Меньше трех ярдов отделяло его от сосен и елей, вечнозеленые ветки которых сгибались под толстым слоем снега. Он просто чудом не наскочил на большой валун, полузанесенный снегом. Все те простые вещи, которым научила его Анн-Мари и которые он запросто бы сделал в спокойной обстановке, выскочили у него из головы. По сути дела, он потерял соображение от страха, сковавшего и тело и мозг.
Он несся со скоростью… кажется, двадцать миль в час? Или тридцать? А, может быть, все сорок? Ледяной ветер хлестал его по лицу, а он неуклонно несся к заснеженной роще… Он сворачивал в сторону от рощи под углом, недостаточно большим, однако, чтобы уберечься от смертельного столкновения. Конечно, он удалялся от опасной лыжни, и если бы ему удалось остановиться, и остановиться быстро, он мог бы уцелеть.
Она снова что-то кричала, и он подумал: «Тормозить? Неужели она действительно так сказала? Это он-то, который едва стоит на лыжах, должен, по ее мнению, тормозить?»
Он пытался повернуть направо, однако его лыжи упорно придерживались выбранного курса.
Гарденер видел, как дерево, в которое ему предстояло врезаться (старая, шершавая сосна), неуклонно приближалось к нему.

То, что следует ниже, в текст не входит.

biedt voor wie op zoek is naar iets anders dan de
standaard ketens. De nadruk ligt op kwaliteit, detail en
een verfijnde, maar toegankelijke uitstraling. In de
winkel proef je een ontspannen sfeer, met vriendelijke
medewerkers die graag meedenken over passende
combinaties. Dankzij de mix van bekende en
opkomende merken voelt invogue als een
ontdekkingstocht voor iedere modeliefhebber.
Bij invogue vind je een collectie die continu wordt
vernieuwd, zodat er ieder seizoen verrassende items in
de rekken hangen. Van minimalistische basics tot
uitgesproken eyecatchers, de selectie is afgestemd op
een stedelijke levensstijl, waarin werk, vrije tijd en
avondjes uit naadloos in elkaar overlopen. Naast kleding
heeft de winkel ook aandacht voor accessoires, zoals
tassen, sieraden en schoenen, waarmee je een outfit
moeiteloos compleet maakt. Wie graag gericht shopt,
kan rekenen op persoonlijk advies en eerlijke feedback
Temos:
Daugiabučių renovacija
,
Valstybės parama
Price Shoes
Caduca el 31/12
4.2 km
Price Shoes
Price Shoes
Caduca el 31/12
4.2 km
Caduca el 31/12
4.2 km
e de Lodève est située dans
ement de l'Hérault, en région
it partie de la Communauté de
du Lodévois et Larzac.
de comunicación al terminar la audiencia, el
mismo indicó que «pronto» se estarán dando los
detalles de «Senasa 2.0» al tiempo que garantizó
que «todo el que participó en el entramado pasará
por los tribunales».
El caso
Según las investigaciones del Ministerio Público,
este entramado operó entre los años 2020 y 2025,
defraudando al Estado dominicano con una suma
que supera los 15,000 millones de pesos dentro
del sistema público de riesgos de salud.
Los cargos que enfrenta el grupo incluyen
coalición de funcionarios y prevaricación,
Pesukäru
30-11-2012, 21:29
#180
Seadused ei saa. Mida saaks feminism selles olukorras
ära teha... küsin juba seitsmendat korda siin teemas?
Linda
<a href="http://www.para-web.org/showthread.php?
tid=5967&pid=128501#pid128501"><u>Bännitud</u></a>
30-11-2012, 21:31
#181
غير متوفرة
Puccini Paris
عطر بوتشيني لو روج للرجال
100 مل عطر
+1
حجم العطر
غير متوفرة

Ее ствол был обвязан красной тряпкой — предупреждение об опасности, которое оказалось бесполезным.
Он снова попытался свернуть, но совсем забыл, как это делается.
Казалось, он стоит на месте, а дерево несется навстречу; на всю жизнь он запомнил приближающийся к нему, как в замедленной съемке, ствол, опавшие шишки, усеявшие снег, потрескавшуюся кору с глазками от отвалившихся сучков, корявую ветку, на которую ему предстоит наткнуться, маленькое дупло, и, наконец, красную полоску — сигнал об опасности.
Только когда Анн-Мари снова закричала, он заметил, что заливается слезами.
ШШШШШШШШ…
2
— Эй, мистер? Мистер, с вами все в порядке?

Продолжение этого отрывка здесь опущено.